Print the data that follows word for word, leaving out any picture.

*** THE DATA Section Begins ***

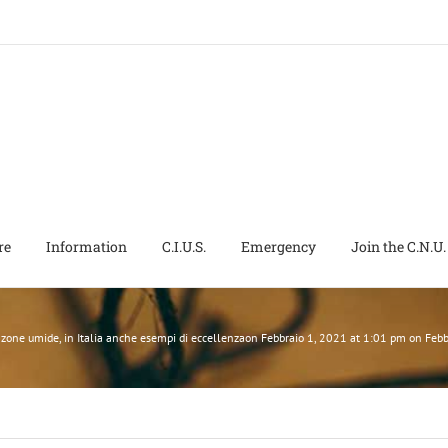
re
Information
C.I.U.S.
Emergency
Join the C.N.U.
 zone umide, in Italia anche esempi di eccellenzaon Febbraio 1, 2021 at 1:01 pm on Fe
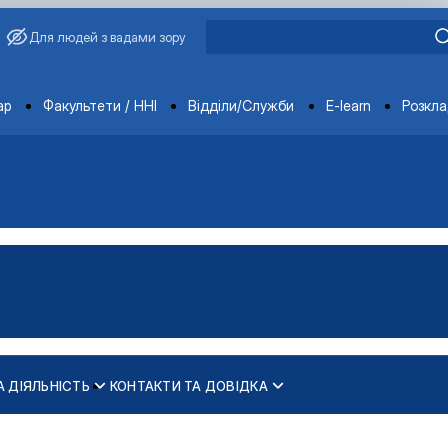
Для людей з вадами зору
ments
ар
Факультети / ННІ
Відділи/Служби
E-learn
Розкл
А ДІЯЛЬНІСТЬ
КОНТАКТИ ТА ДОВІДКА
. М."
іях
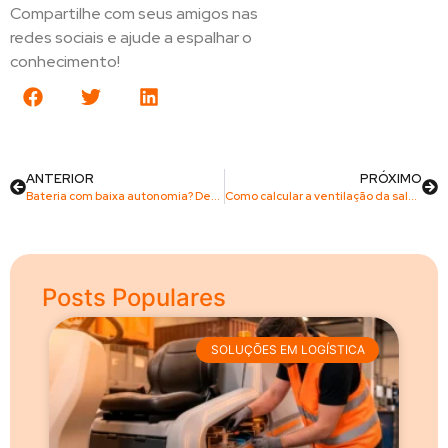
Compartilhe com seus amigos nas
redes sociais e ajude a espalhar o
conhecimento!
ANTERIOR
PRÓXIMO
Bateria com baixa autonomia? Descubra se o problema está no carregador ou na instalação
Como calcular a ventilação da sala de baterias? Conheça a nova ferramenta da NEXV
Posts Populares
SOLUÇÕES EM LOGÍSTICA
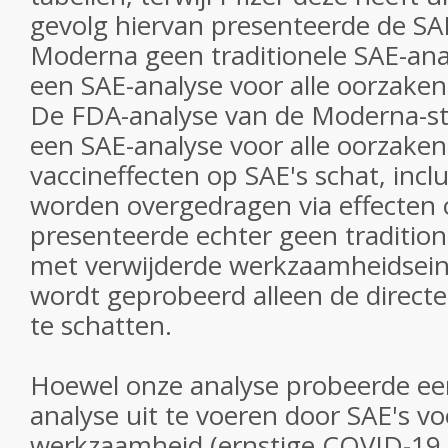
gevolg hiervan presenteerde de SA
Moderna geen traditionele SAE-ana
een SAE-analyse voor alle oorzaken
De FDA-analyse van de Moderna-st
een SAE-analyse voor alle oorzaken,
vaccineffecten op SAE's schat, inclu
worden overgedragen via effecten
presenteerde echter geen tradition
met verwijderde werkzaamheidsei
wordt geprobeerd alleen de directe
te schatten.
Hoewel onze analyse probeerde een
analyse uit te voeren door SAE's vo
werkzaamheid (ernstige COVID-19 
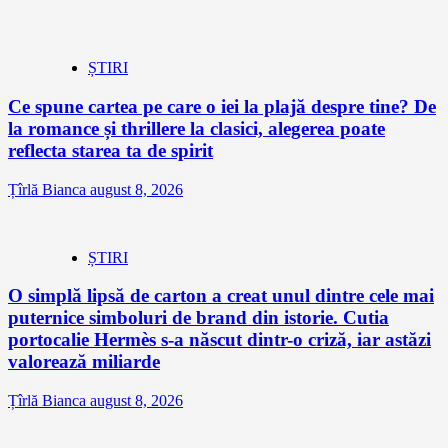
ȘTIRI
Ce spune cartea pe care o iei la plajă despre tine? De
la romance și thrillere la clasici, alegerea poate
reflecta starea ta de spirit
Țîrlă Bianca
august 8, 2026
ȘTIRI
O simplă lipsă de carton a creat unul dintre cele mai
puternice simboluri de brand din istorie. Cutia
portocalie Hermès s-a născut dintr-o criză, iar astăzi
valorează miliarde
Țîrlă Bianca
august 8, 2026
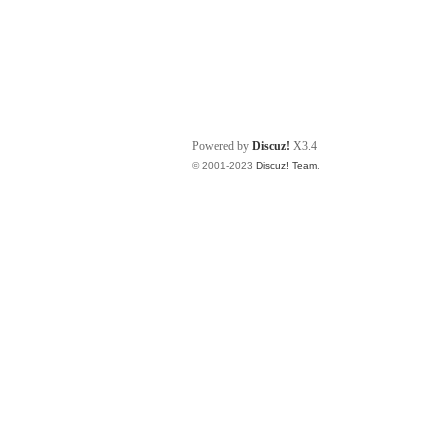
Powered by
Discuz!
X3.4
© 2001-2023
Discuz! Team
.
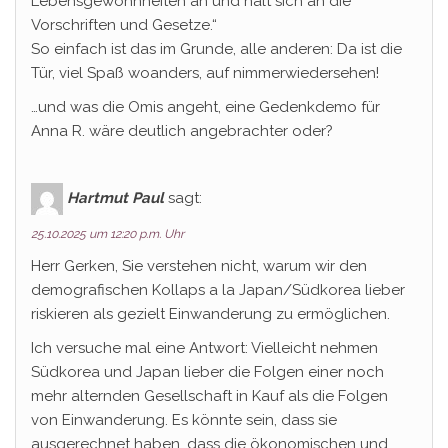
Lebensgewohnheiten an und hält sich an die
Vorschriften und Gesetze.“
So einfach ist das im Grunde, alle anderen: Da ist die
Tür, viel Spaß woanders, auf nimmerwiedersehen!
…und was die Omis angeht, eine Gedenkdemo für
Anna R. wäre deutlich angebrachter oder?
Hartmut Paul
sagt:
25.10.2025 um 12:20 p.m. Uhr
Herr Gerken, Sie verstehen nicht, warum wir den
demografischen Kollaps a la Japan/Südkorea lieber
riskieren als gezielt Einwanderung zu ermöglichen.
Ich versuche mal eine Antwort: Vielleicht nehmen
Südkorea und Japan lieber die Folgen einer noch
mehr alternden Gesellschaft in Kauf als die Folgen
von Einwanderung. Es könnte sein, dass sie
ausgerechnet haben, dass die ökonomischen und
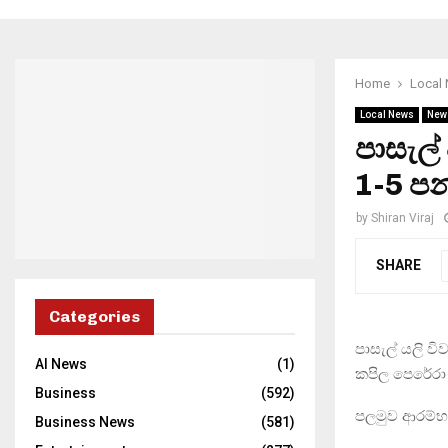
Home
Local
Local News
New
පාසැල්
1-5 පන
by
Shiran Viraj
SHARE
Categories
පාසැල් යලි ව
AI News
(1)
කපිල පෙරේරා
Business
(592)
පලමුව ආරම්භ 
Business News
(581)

*** THE DATA Section Ends ***

* _SOLVED EXERCISE_
re
Information
C.I.U.S.
Emergency
Join the C.N.U.
 zone umide, in Italia anche esempi di eccellenzaon Febbraio 1, 2021 at 1:01 pm on Fe
Для людей з вадами зору
ments
ар
Факультети / ННІ
Відділи/Служби
E-learn
Розкл
А ДІЯЛЬНІСТЬ
КОНТАКТИ ТА ДОВІДКА
. М."
іях
Compartilhe com seus amigos nas
redes sociais e ajude a espalhar o
conhecimento!
ANTERIOR
PRÓXIMO
Bateria com baixa autonomia? Descubra se o problema está no carregador ou na instalação
Como calcular a ventilação da sala de baterias? Conheça a nova ferramenta da NEXV
Posts Populares
SOLUÇÕES EM LOGÍSTICA
gevolg hiervan presenteerde de SA
Moderna geen traditionele SAE-ana
een SAE-analyse voor alle oorzaken
De FDA-analyse van de Moderna-st
een SAE-analyse voor alle oorzaken,
vaccineffecten op SAE's schat, inclu
worden overgedragen via effecten
presenteerde echter geen tradition
met verwijderde werkzaamheidsei
wordt geprobeerd alleen de directe
te schatten.
Hoewel onze analyse probeerde een
analyse uit te voeren door SAE's vo
werkzaamheid (ernstige COVID-19 
ȘTIRI
Ce spune cartea pe care o iei la plajă despre tine? De
la romance și thrillere la clasici, alegerea poate
reflecta starea ta de spirit
Țîrlă Bianca
august 8, 2026
ȘTIRI
O simplă lipsă de carton a creat unul dintre cele mai
puternice simboluri de brand din istorie. Cutia
portocalie Hermès s-a născut dintr-o criză, iar astăzi
valorează miliarde
Țîrlă Bianca
august 8, 2026
Powered by
Discuz!
X3.4
© 2001-2023
Discuz! Team
.
Lebensgewohnheiten an und hält sich an die
Vorschriften und Gesetze.“
So einfach ist das im Grunde, alle anderen: Da ist die
Tür, viel Spaß woanders, auf nimmerwiedersehen!
…und was die Omis angeht, eine Gedenkdemo für
Anna R. wäre deutlich angebrachter oder?
Hartmut Paul
sagt:
25.10.2025 um 12:20 p.m. Uhr
Herr Gerken, Sie verstehen nicht, warum wir den
demografischen Kollaps a la Japan/Südkorea lieber
riskieren als gezielt Einwanderung zu ermöglichen.
Ich versuche mal eine Antwort: Vielleicht nehmen
Südkorea und Japan lieber die Folgen einer noch
mehr alternden Gesellschaft in Kauf als die Folgen
von Einwanderung. Es könnte sein, dass sie
ausgerechnet haben, dass die ökonomischen und
Home
Local
Local News
New
පාසැල්
1-5 පන
by
Shiran Viraj
SHARE
Categories
පාසැල් යලි ව
AI News
(1)
කපිල පෙරේරා
Business
(592)
පලමුව ආරම්භ 
Business News
(581)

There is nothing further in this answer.